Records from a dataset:
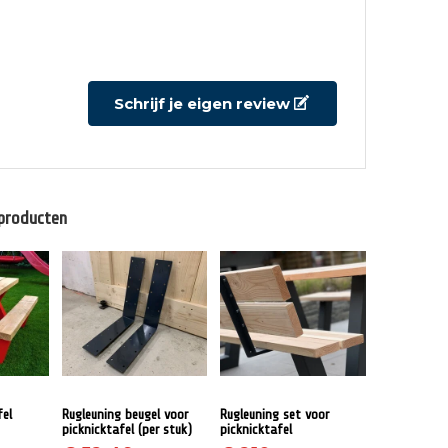
5 / 5
Door
Edwin van der Zee
aan 16-04-2025 09:01
Het was een grondige zoektocht.
Schrijf je eigen review
Uiteindelijk gekozen voor de kwaliteit die
geboden wordt door Vakstaal. Het hele
proces van fabricage, verzinken en op kleur
brengen is uiterst professioneel. Dat geeft
ook vertrouwen dat het product jaren
 producten
meegaat. Wij hadden gekozen voor
montage. En dat is uiterst zorgvuldig
gedaan. Zeer tevreden. Het ziet er goed uit!
En zit ook heerlijk.
5 / 5
Door
M.A.M, Eppink
aan 14-04-2025 06:58
Goede kwaliteit en erg mooi.
fel
Rugleuning beugel voor
Rugleuning set voor
picknicktafel (per stuk)
picknicktafel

*TASK INSTRUCTIONS*. Every line from the one containing "aan 14-04-2025 06:58" through the last line of the entries must be written out verbatim, and no other line.

*WORKED SOLUTION*.
aan 14-04-2025 06:58
Goede kwaliteit en erg mooi.
fel
Rugleuning beugel voor
Rugleuning set voor
picknicktafel (per stuk)
picknicktafel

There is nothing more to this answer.